# p.long pelvic galareya reef compatibility



## offthedeepend (Apr 7, 2008)

I have really fallen for these fish - thinking about bidding on them in a fish auction. Are they very aggressive and would they be good tankmates for the ones I have? Its a 55 gallon with 12 fish currently:
5 kenyii lombardoi ( 2 male/ 3 female)- I know these can be aggressive
3 ps. elongatus
4 lab. caeruleus

I heard I should overpopulate to reduce aggression, just not sure with what.
thanks!


----------



## FishandFire (Jul 2, 2007)

I have ZLP's in a tank with different mbuna, peacocks, and haps. Aggression is very minimal in the tank. I lost my dominant male ZLP not too long ago. When he was breeding he could be a royal pain, but that's pretty typical with cichlids. I have not had experience with kenyi, but I would believe that they would be more dominant than the ZLP.


----------



## cichlidaholic (Dec 7, 2005)

Typical zebra aggression, nothing above normal...

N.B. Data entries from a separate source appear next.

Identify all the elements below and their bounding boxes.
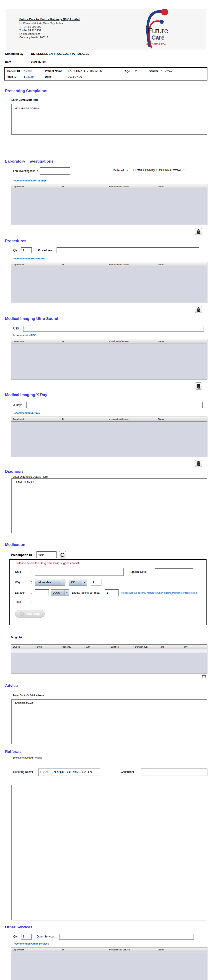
recommended-uss-link[interactable]: Recommended USS: [13, 334, 37, 337]
procedures-qty-label: Qty: [13, 249, 18, 252]
diagnosis-textarea[interactable]: PLANED FAMILY: [11, 479, 207, 533]
other-services-table: Department ID Investigation / Service St…: [11, 947, 207, 980]
company-address: Le Chainter,Victoria,Mahe,Seychelles: [19, 22, 80, 25]
column-header-investigation: Investigation/Service: [107, 417, 156, 422]
refferal-listbox[interactable]: [11, 785, 207, 920]
uss-table-body[interactable]: [11, 344, 207, 379]
diagnosis-hint: Enter Diagnosis Details Here: [13, 475, 48, 479]
procedures-field-row: Qty : Procedures :: [13, 247, 199, 253]
way-select[interactable]: Before Meal ▼: [35, 579, 66, 586]
drug-table-body[interactable]: [11, 653, 207, 673]
advice-textarea[interactable]: ROUTINE EXAM: [11, 699, 207, 744]
visit-id-group: Visit ID : 14140: [7, 75, 34, 78]
company-name: Future Care by Future Holdings (Pty) Lim…: [19, 18, 80, 21]
duration-type-selected-value: Day/s: [53, 591, 60, 594]
consultant-label-text: Consultant: [121, 770, 134, 773]
column-header-id: ID: [60, 417, 107, 422]
total-row: Total :: [10, 600, 206, 604]
section-title-procedures: Procedures: [5, 239, 26, 243]
refresh-prescription-button[interactable]: [59, 551, 66, 558]
delete-procedure-button[interactable]: [195, 306, 202, 313]
xray-table-body[interactable]: [11, 422, 207, 457]
lab-table-header: Department ID Investigation/Service Stat…: [11, 185, 207, 189]
drug-table-empty-row: [11, 649, 207, 653]
lab-table-body[interactable]: [11, 189, 207, 225]
drug-input[interactable]: [35, 568, 124, 576]
lab-investigation-label: Lab Investingation: [13, 169, 35, 173]
other-services-table-body[interactable]: [11, 952, 207, 980]
recommended-procedures-link[interactable]: Recommended Procedures: [13, 257, 45, 260]
column-header-department: Department: [11, 339, 60, 344]
procedures-table: Department ID Investigation/Service Stat…: [11, 262, 207, 303]
complaints-textarea[interactable]: GYNAE USS NORMAL: [11, 104, 207, 135]
colon: :: [53, 249, 55, 252]
consultant-input[interactable]: [141, 768, 207, 776]
delete-uss-button[interactable]: [195, 382, 202, 390]
colon: :: [23, 70, 26, 73]
special-notes-input[interactable]: [155, 568, 193, 575]
uss-label: USS: [13, 327, 19, 330]
lab-tests-table: Department ID Investigation/Service Stat…: [11, 184, 207, 225]
dropdown-arrow-icon: ▼: [61, 579, 65, 585]
delete-xray-button[interactable]: [195, 460, 202, 467]
trash-icon: [196, 307, 201, 312]
colon: :: [132, 70, 134, 73]
patient-name-group: Patient Name : KARISHMA DEVI DABYDIN: [45, 70, 102, 73]
drug-list-table: Drug ID Drug Fequency Way Duration Durat…: [11, 644, 207, 673]
duration-input[interactable]: [35, 589, 49, 596]
meal-count-input[interactable]: [91, 579, 101, 586]
drug-list-label: Drug List: [11, 636, 22, 639]
gender-value: Female: [164, 70, 173, 73]
xrays-input[interactable]: [26, 402, 202, 408]
recommended-xrays-link[interactable]: Recommended X-Rays: [13, 412, 40, 414]
column-header-duration: Duration: [109, 644, 134, 649]
frequency-select[interactable]: OD ▼: [69, 579, 87, 586]
xray-table-header: Department ID Investigation/Service Stat…: [11, 417, 207, 422]
column-header-status: Status: [156, 417, 207, 422]
delete-drug-button[interactable]: [201, 675, 207, 681]
per-meal-input[interactable]: [105, 589, 119, 596]
column-header-department: Department: [11, 185, 60, 189]
procedures-input[interactable]: [56, 247, 199, 253]
svg-text:Body Mind Soul: Body Mind Soul: [146, 42, 166, 45]
add-drug-button[interactable]: + Add Drug: [15, 610, 45, 618]
uss-input[interactable]: [23, 326, 204, 331]
duration-type-select[interactable]: Day/s ▼: [51, 589, 69, 596]
other-services-input[interactable]: [59, 934, 194, 940]
complaints-text: GYNAE USS NORMAL: [11, 104, 207, 113]
colon: :: [65, 70, 67, 73]
column-header-department: Department: [11, 262, 60, 267]
company-info: Future Care by Future Holdings (Pty) Lim…: [19, 18, 80, 39]
total-label: Total: [15, 600, 31, 603]
advice-text: ROUTINE EXAM: [11, 700, 207, 707]
reffering-doctor-input[interactable]: [38, 768, 100, 776]
reffered-by-label: Reffered By: [113, 169, 128, 172]
procedures-label: Procedures: [38, 249, 52, 252]
trash-icon: [196, 229, 201, 234]
recommended-other-services-link[interactable]: Recommended Other Services: [13, 942, 49, 945]
recommended-lab-testings-link[interactable]: Recommended Lab Testings: [13, 179, 47, 182]
prescription-id-input[interactable]: [37, 551, 56, 558]
date-label: Date: [5, 60, 27, 64]
delete-lab-test-button[interactable]: [195, 228, 202, 235]
per-meal-label: Drugs/Tablets per meal: [72, 591, 100, 594]
procedures-table-body[interactable]: [11, 267, 207, 303]
plus-circle-icon: +: [20, 612, 24, 616]
company-number: Company No.8417652-2: [19, 36, 80, 39]
consultant-label: Consultant: [121, 770, 134, 773]
procedures-qty-input[interactable]: [21, 247, 32, 253]
diagnosis-text: PLANED FAMILY: [11, 479, 207, 485]
lab-investigation-input[interactable]: [40, 167, 70, 175]
colon: :: [101, 591, 103, 595]
trash-icon: [196, 461, 201, 466]
other-services-field-row: Qty : Other Services :: [13, 934, 194, 940]
colon: :: [31, 600, 33, 604]
column-header-drug-id: Drug ID: [11, 644, 36, 649]
decimal-note: Please add as decimal numbers when addin…: [121, 592, 204, 594]
age-label: Age: [125, 70, 132, 73]
column-header-id: ID: [60, 185, 107, 189]
gender-label: Gender: [149, 70, 161, 73]
consult-date-value: 2024-07-09: [31, 60, 46, 64]
patient-id-label: Patient ID: [7, 70, 23, 73]
other-services-qty-input[interactable]: [21, 934, 32, 940]
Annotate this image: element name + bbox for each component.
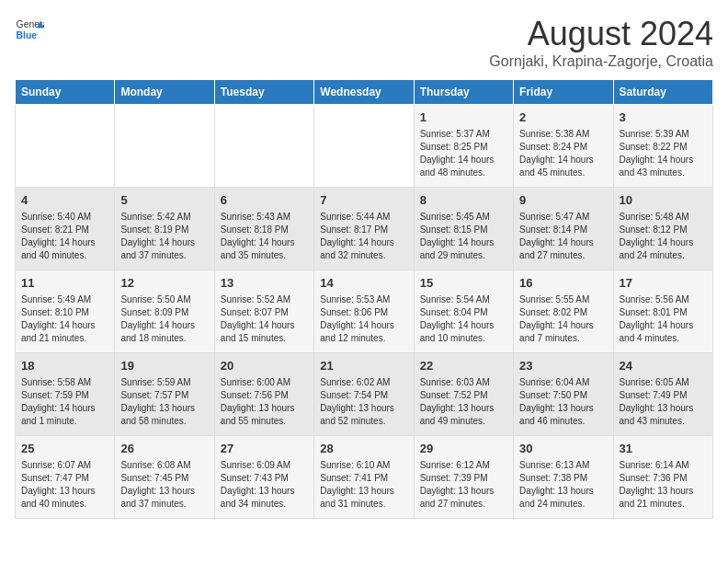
day-number: 6: [221, 192, 308, 209]
day-info: Sunrise: 6:13 AM Sunset: 7:38 PM Dayligh…: [519, 459, 607, 511]
calendar-cell: 4Sunrise: 5:40 AM Sunset: 8:21 PM Daylig…: [16, 188, 115, 270]
calendar-body: 1Sunrise: 5:37 AM Sunset: 8:25 PM Daylig…: [16, 105, 713, 519]
day-number: 25: [21, 441, 108, 457]
calendar-cell: 19Sunrise: 5:59 AM Sunset: 7:57 PM Dayli…: [115, 353, 214, 436]
calendar-cell: 31Sunrise: 6:14 AM Sunset: 7:36 PM Dayli…: [613, 436, 712, 519]
calendar-cell: 7Sunrise: 5:44 AM Sunset: 8:17 PM Daylig…: [314, 188, 414, 270]
weekday-header-cell: Tuesday: [214, 80, 313, 105]
day-number: 3: [620, 109, 707, 126]
calendar-cell: 27Sunrise: 6:09 AM Sunset: 7:43 PM Dayli…: [214, 436, 313, 519]
day-number: 31: [620, 441, 707, 457]
day-info: Sunrise: 5:48 AM Sunset: 8:12 PM Dayligh…: [620, 211, 707, 262]
calendar-cell: 13Sunrise: 5:52 AM Sunset: 8:07 PM Dayli…: [214, 270, 313, 353]
svg-text:Blue: Blue: [17, 30, 38, 40]
calendar-cell: 18Sunrise: 5:58 AM Sunset: 7:59 PM Dayli…: [16, 353, 115, 436]
day-info: Sunrise: 6:10 AM Sunset: 7:41 PM Dayligh…: [320, 459, 407, 511]
day-info: Sunrise: 6:00 AM Sunset: 7:56 PM Dayligh…: [221, 376, 308, 428]
day-number: 22: [420, 358, 507, 374]
calendar-cell: 9Sunrise: 5:47 AM Sunset: 8:14 PM Daylig…: [514, 188, 613, 270]
day-info: Sunrise: 5:56 AM Sunset: 8:01 PM Dayligh…: [620, 293, 707, 345]
calendar-cell: 2Sunrise: 5:38 AM Sunset: 8:24 PM Daylig…: [514, 105, 613, 188]
calendar-cell: 16Sunrise: 5:55 AM Sunset: 8:02 PM Dayli…: [514, 270, 613, 353]
weekday-header-cell: Thursday: [414, 80, 513, 105]
day-info: Sunrise: 5:44 AM Sunset: 8:17 PM Dayligh…: [320, 211, 407, 262]
day-number: 18: [21, 358, 108, 374]
day-info: Sunrise: 6:12 AM Sunset: 7:39 PM Dayligh…: [420, 459, 507, 511]
day-number: 21: [320, 358, 407, 374]
day-info: Sunrise: 6:04 AM Sunset: 7:50 PM Dayligh…: [519, 376, 607, 428]
logo: General Blue: [15, 15, 44, 44]
day-number: 9: [519, 192, 607, 209]
calendar-cell: 24Sunrise: 6:05 AM Sunset: 7:49 PM Dayli…: [613, 353, 712, 436]
day-number: 15: [420, 275, 507, 292]
day-number: 23: [519, 358, 607, 374]
location-title: Gornjaki, Krapina-Zagorje, Croatia: [489, 53, 713, 70]
calendar-cell: 12Sunrise: 5:50 AM Sunset: 8:09 PM Dayli…: [115, 270, 214, 353]
calendar-cell: 14Sunrise: 5:53 AM Sunset: 8:06 PM Dayli…: [314, 270, 414, 353]
day-number: 27: [221, 441, 308, 457]
day-info: Sunrise: 5:55 AM Sunset: 8:02 PM Dayligh…: [519, 293, 607, 345]
calendar-cell: 17Sunrise: 5:56 AM Sunset: 8:01 PM Dayli…: [613, 270, 712, 353]
calendar-cell: 25Sunrise: 6:07 AM Sunset: 7:47 PM Dayli…: [16, 436, 115, 519]
calendar-cell: [16, 105, 115, 188]
calendar-week-row: 1Sunrise: 5:37 AM Sunset: 8:25 PM Daylig…: [16, 105, 713, 188]
calendar-week-row: 4Sunrise: 5:40 AM Sunset: 8:21 PM Daylig…: [16, 188, 713, 270]
day-info: Sunrise: 5:45 AM Sunset: 8:15 PM Dayligh…: [420, 211, 507, 262]
calendar-week-row: 25Sunrise: 6:07 AM Sunset: 7:47 PM Dayli…: [16, 436, 713, 519]
calendar-cell: 6Sunrise: 5:43 AM Sunset: 8:18 PM Daylig…: [214, 188, 313, 270]
day-info: Sunrise: 5:42 AM Sunset: 8:19 PM Dayligh…: [120, 211, 208, 262]
day-info: Sunrise: 6:02 AM Sunset: 7:54 PM Dayligh…: [320, 376, 407, 428]
day-info: Sunrise: 5:58 AM Sunset: 7:59 PM Dayligh…: [21, 376, 108, 428]
day-info: Sunrise: 5:49 AM Sunset: 8:10 PM Dayligh…: [21, 293, 108, 345]
day-info: Sunrise: 6:03 AM Sunset: 7:52 PM Dayligh…: [420, 376, 507, 428]
calendar-cell: 1Sunrise: 5:37 AM Sunset: 8:25 PM Daylig…: [414, 105, 513, 188]
calendar-cell: 8Sunrise: 5:45 AM Sunset: 8:15 PM Daylig…: [414, 188, 513, 270]
calendar-cell: 26Sunrise: 6:08 AM Sunset: 7:45 PM Dayli…: [115, 436, 214, 519]
calendar-cell: 29Sunrise: 6:12 AM Sunset: 7:39 PM Dayli…: [414, 436, 513, 519]
weekday-header-cell: Saturday: [613, 80, 712, 105]
day-number: 7: [320, 192, 407, 209]
calendar-table: SundayMondayTuesdayWednesdayThursdayFrid…: [15, 79, 713, 519]
title-block: August 2024 Gornjaki, Krapina-Zagorje, C…: [489, 15, 713, 70]
calendar-cell: 3Sunrise: 5:39 AM Sunset: 8:22 PM Daylig…: [613, 105, 712, 188]
calendar-cell: 5Sunrise: 5:42 AM Sunset: 8:19 PM Daylig…: [115, 188, 214, 270]
calendar-week-row: 11Sunrise: 5:49 AM Sunset: 8:10 PM Dayli…: [16, 270, 713, 353]
day-info: Sunrise: 6:14 AM Sunset: 7:36 PM Dayligh…: [620, 459, 707, 511]
month-title: August 2024: [489, 15, 713, 53]
day-info: Sunrise: 6:08 AM Sunset: 7:45 PM Dayligh…: [120, 459, 208, 511]
calendar-cell: 21Sunrise: 6:02 AM Sunset: 7:54 PM Dayli…: [314, 353, 414, 436]
calendar-cell: 23Sunrise: 6:04 AM Sunset: 7:50 PM Dayli…: [514, 353, 613, 436]
calendar-week-row: 18Sunrise: 5:58 AM Sunset: 7:59 PM Dayli…: [16, 353, 713, 436]
day-info: Sunrise: 5:54 AM Sunset: 8:04 PM Dayligh…: [420, 293, 507, 345]
day-number: 13: [221, 275, 308, 292]
day-info: Sunrise: 5:53 AM Sunset: 8:06 PM Dayligh…: [320, 293, 407, 345]
weekday-header-cell: Friday: [514, 80, 613, 105]
day-info: Sunrise: 5:52 AM Sunset: 8:07 PM Dayligh…: [221, 293, 308, 345]
weekday-header-cell: Sunday: [16, 80, 115, 105]
day-number: 1: [420, 109, 507, 126]
day-info: Sunrise: 5:47 AM Sunset: 8:14 PM Dayligh…: [519, 211, 607, 262]
page-header: General Blue August 2024 Gornjaki, Krapi…: [15, 15, 713, 70]
day-info: Sunrise: 6:09 AM Sunset: 7:43 PM Dayligh…: [221, 459, 308, 511]
day-number: 4: [21, 192, 108, 209]
day-number: 29: [420, 441, 507, 457]
calendar-cell: 22Sunrise: 6:03 AM Sunset: 7:52 PM Dayli…: [414, 353, 513, 436]
calendar-cell: [115, 105, 214, 188]
day-number: 26: [120, 441, 208, 457]
weekday-header-row: SundayMondayTuesdayWednesdayThursdayFrid…: [16, 80, 713, 105]
day-number: 2: [519, 109, 607, 126]
day-info: Sunrise: 5:40 AM Sunset: 8:21 PM Dayligh…: [21, 211, 108, 262]
day-number: 5: [120, 192, 208, 209]
day-number: 14: [320, 275, 407, 292]
day-info: Sunrise: 6:07 AM Sunset: 7:47 PM Dayligh…: [21, 459, 108, 511]
day-number: 12: [120, 275, 208, 292]
day-info: Sunrise: 5:50 AM Sunset: 8:09 PM Dayligh…: [120, 293, 208, 345]
calendar-cell: 28Sunrise: 6:10 AM Sunset: 7:41 PM Dayli…: [314, 436, 414, 519]
day-number: 19: [120, 358, 208, 374]
calendar-cell: 30Sunrise: 6:13 AM Sunset: 7:38 PM Dayli…: [514, 436, 613, 519]
day-number: 11: [21, 275, 108, 292]
day-info: Sunrise: 5:43 AM Sunset: 8:18 PM Dayligh…: [221, 211, 308, 262]
calendar-cell: 15Sunrise: 5:54 AM Sunset: 8:04 PM Dayli…: [414, 270, 513, 353]
weekday-header-cell: Wednesday: [314, 80, 414, 105]
day-number: 24: [620, 358, 707, 374]
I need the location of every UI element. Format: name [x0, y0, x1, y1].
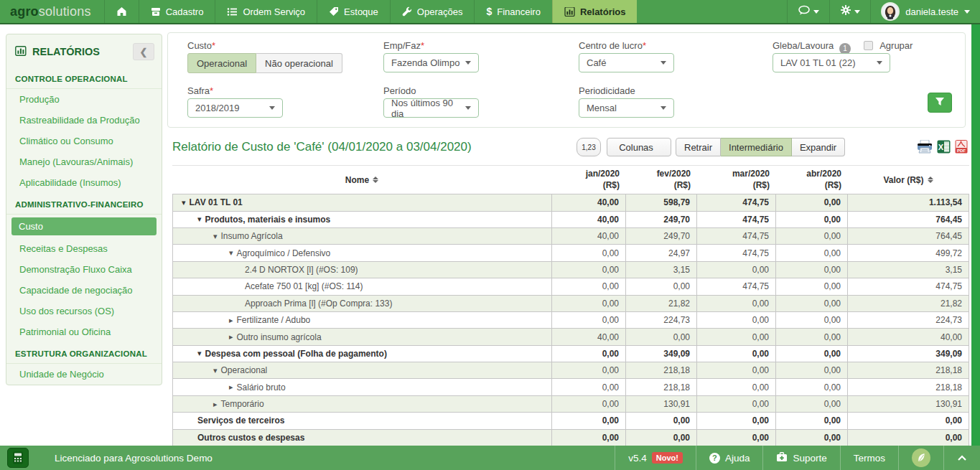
sidebar-item-aplicabilidade[interactable]: Aplicabilidade (Insumos): [6, 172, 162, 193]
expand-arrow-icon[interactable]: ▸: [229, 316, 233, 325]
sidebar-collapse-button[interactable]: ❮: [133, 43, 154, 60]
license-text: Licenciado para Agrosolutions Demo: [55, 446, 213, 470]
nav-tab-label: Estoque: [344, 6, 378, 17]
row-value: 0,00: [775, 212, 847, 227]
collapse-arrow-icon[interactable]: ▾: [197, 215, 202, 224]
intermediario-button[interactable]: Intermediário: [721, 138, 792, 156]
chevron-down-icon: [465, 61, 471, 65]
periodo-select[interactable]: Nos últimos 90 dia: [383, 98, 479, 118]
operacional-toggle[interactable]: Operacional: [187, 53, 256, 73]
print-button[interactable]: [917, 140, 933, 156]
right-edge-panel[interactable]: [971, 24, 980, 446]
sidebar-item-custo[interactable]: Custo: [11, 217, 157, 235]
chevron-down-icon: [964, 10, 970, 14]
collapse-footer-button[interactable]: [943, 446, 980, 470]
calculator-icon[interactable]: [7, 448, 29, 468]
support-link[interactable]: Suporte: [762, 446, 839, 470]
table-row[interactable]: 2.4 D NORTOX [l] (#OS: 109)0,003,150,000…: [173, 262, 969, 278]
row-value: 474,75: [696, 228, 775, 244]
eco-button[interactable]: [898, 446, 943, 470]
table-row[interactable]: Acefate 750 01 [kg] (#OS: 114)0,000,0047…: [173, 278, 969, 295]
expand-level-group: Retrair Intermediário Expandir: [676, 138, 845, 156]
help-link[interactable]: ? Ajuda: [696, 446, 763, 470]
row-value: 218,18: [847, 362, 969, 378]
nav-tab-operacoes[interactable]: Operações: [390, 0, 475, 23]
quick-chat-button[interactable]: [787, 0, 829, 23]
periodicidade-value: Mensal: [587, 103, 617, 113]
required-asterisk: *: [210, 85, 213, 96]
decimals-button[interactable]: 1,23: [577, 138, 601, 156]
nav-tab-relatorios[interactable]: Relatórios: [552, 0, 638, 23]
collapse-arrow-icon[interactable]: ▾: [229, 248, 233, 258]
sidebar-item-receitas-despesas[interactable]: Receitas e Despesas: [6, 238, 162, 259]
export-excel-button[interactable]: X: [937, 140, 951, 156]
expand-arrow-icon[interactable]: ▸: [229, 332, 233, 342]
columns-dropdown[interactable]: Colunas: [607, 138, 671, 156]
row-value: 0,00: [551, 278, 625, 294]
row-name: Outro insumo agrícola: [237, 332, 322, 342]
settings-button[interactable]: [829, 0, 870, 23]
apply-filter-button[interactable]: [928, 93, 952, 113]
nav-tab-home[interactable]: [104, 0, 139, 23]
sidebar-item-producao[interactable]: Produção: [6, 89, 162, 110]
retrair-button[interactable]: Retrair: [676, 138, 721, 156]
safra-select[interactable]: 2018/2019: [187, 98, 283, 118]
periodicidade-select[interactable]: Mensal: [579, 98, 674, 118]
centro-lucro-select[interactable]: Café: [579, 53, 674, 72]
table-row[interactable]: ▸Fertilizante / Adubo0,00224,730,000,002…: [173, 312, 969, 329]
table-row[interactable]: ▾Agroquímico / Defensivo0,0024,97474,750…: [173, 245, 969, 261]
sidebar-item-rastreabilidade[interactable]: Rastreabilidade da Produção: [6, 110, 162, 131]
sidebar-item-uso-recursos[interactable]: Uso dos recursos (OS): [6, 301, 162, 321]
row-value: 0,00: [775, 278, 847, 294]
table-row[interactable]: ▾Insumo Agrícola40,00249,70474,750,00764…: [173, 228, 969, 245]
sort-icon[interactable]: [373, 177, 378, 183]
emp-faz-value: Fazenda Olimpo: [391, 57, 459, 68]
export-pdf-button[interactable]: PDF: [955, 140, 968, 156]
version-item[interactable]: v5.4 Novo!: [615, 446, 696, 470]
nav-tab-estoque[interactable]: Estoque: [317, 0, 390, 23]
nao-operacional-toggle[interactable]: Não operacional: [256, 53, 342, 73]
collapse-arrow-icon[interactable]: ▾: [197, 349, 202, 358]
sidebar-item-climatico[interactable]: Climático ou Consumo: [6, 131, 162, 151]
collapse-arrow-icon[interactable]: ▾: [213, 366, 218, 375]
agrupar-label: Agrupar: [879, 40, 913, 51]
expand-arrow-icon[interactable]: ▸: [213, 400, 218, 409]
table-row[interactable]: Approach Prima [l] (#Op Compra: 133)0,00…: [173, 296, 969, 312]
sort-icon[interactable]: [928, 177, 933, 183]
table-row[interactable]: Outros custos e despesas0,000,000,000,00…: [173, 430, 969, 446]
list-icon: [227, 7, 238, 17]
expandir-button[interactable]: Expandir: [792, 138, 845, 156]
sidebar-item-fluxo-caixa[interactable]: Demonstração Fluxo Caixa: [6, 259, 162, 280]
collapse-arrow-icon[interactable]: ▾: [182, 198, 186, 207]
sidebar-item-unidade-negocio[interactable]: Unidade de Negócio: [6, 364, 162, 385]
user-menu[interactable]: daniela.teste: [870, 0, 980, 23]
table-row[interactable]: ▸Temporário0,00130,910,000,00130,91: [173, 396, 969, 413]
row-value: 499,72: [847, 245, 969, 260]
table-row[interactable]: ▸Outro insumo agrícola40,000,000,000,004…: [173, 329, 969, 345]
row-value: 0,00: [551, 430, 625, 446]
safra-label: Safra*: [187, 85, 213, 96]
table-row[interactable]: ▸Salário bruto0,00218,180,000,00218,18: [173, 379, 969, 395]
sidebar-item-manejo[interactable]: Manejo (Lavouras/Animais): [6, 151, 162, 172]
nav-tab-financeiro[interactable]: $ Financeiro: [474, 0, 552, 23]
row-value: 0,00: [847, 413, 969, 428]
row-value: 249,70: [625, 212, 696, 227]
chevron-down-icon: [465, 106, 471, 110]
agrupar-checkbox[interactable]: [864, 41, 873, 50]
sidebar-item-patrimonial[interactable]: Patrimonial ou Oficina: [6, 321, 162, 342]
terms-link[interactable]: Termos: [840, 446, 898, 470]
chevron-up-icon: [957, 453, 967, 464]
nav-tab-ordem-servico[interactable]: Ordem Serviço: [215, 0, 317, 23]
collapse-arrow-icon[interactable]: ▾: [213, 232, 218, 241]
gleba-lavoura-select[interactable]: LAV 01 TL 01 (22): [773, 53, 890, 72]
sidebar-item-capacidade-negociacao[interactable]: Capacidade de negociação: [6, 280, 162, 301]
table-row[interactable]: ▾LAV 01 TL 0140,00598,79474,750,001.113,…: [173, 194, 969, 211]
app-logo[interactable]: agrosolutions: [0, 0, 104, 23]
table-row[interactable]: ▾Operacional0,00218,180,000,00218,18: [173, 362, 969, 379]
nav-tab-cadastro[interactable]: Cadastro: [139, 0, 215, 23]
table-row[interactable]: ▾Produtos, materiais e insumos40,00249,7…: [173, 212, 969, 228]
emp-faz-select[interactable]: Fazenda Olimpo: [383, 53, 479, 72]
table-row[interactable]: ▾Despesa com pessoal (Folha de pagamento…: [173, 346, 969, 362]
expand-arrow-icon[interactable]: ▸: [229, 382, 233, 392]
table-row[interactable]: Serviços de terceiros0,000,000,000,000,0…: [173, 413, 969, 429]
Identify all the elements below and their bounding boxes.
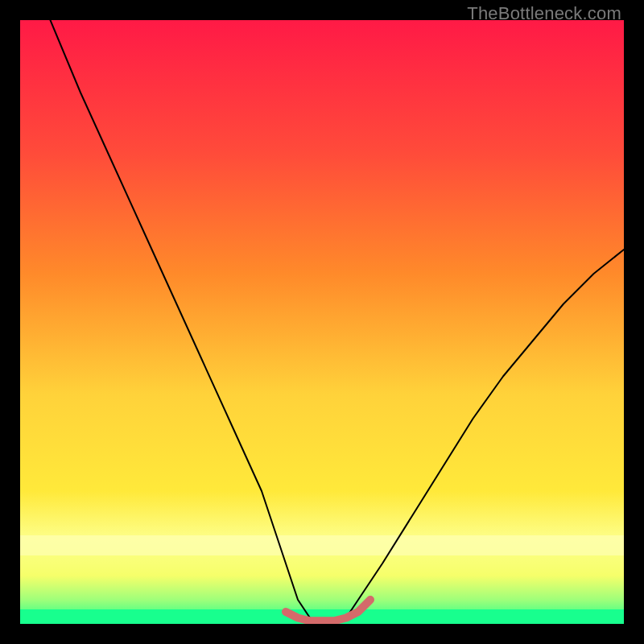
chart-frame: TheBottleneck.com [0,0,644,644]
watermark-text: TheBottleneck.com [467,3,621,24]
gradient-bg [20,20,624,624]
plot-area [20,20,624,624]
pale-yellow-band [20,535,624,555]
chart-svg [20,20,624,624]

And I wouldn't be anywhere near as concerned about keeping the long pelvics in this size tank as I would the kenyi that you already have. :wink:

Kim


----------



## offthedeepend (Apr 7, 2008)

yes I have since found out about the Kenyii - but I have them now (the LFS which specializes in cichlids was NO help in choosing species). My question is should I add in MORE fish in hopes of reducing aggression or leave it at 12 fish??

thanks!


----------



## cichlidaholic (Dec 7, 2005)

I'm just not sure I would add any other Pseudotropheus to the tank.

I think if you want to try (and it will be difficult) to get some semblance of peace in the tank, you'll have to remove at least one of the kenyi males.

Ps. zebra Long pelvics are great fish, but in a 55G tank, planning to keep the fish you currently have, I wouldn't add another species. (Have you seen the females? They are really a drab fish, so you would only gain the male as far as colour goes...)

I would expand my Yellow labs and elongatus to larger groups, and remove a kenyi male. The yellow labs will be more enjoyable in a larger group.

Or if you're really sold on the zebra long pelvics, replace the elongatus with them. :thumb:

Kim


----------



## offthedeepend (Apr 7, 2008)

you are probably right to remove the kenyii male- that should be fun- catching him. The LFS will take him - no real money or exchange in trade though. I guess I will keep the labs and add to them, say up to 8? keep the p. elongatus, I think they might be all males though. and keep the 3 female - one male kenyii.
thanks for the input


----------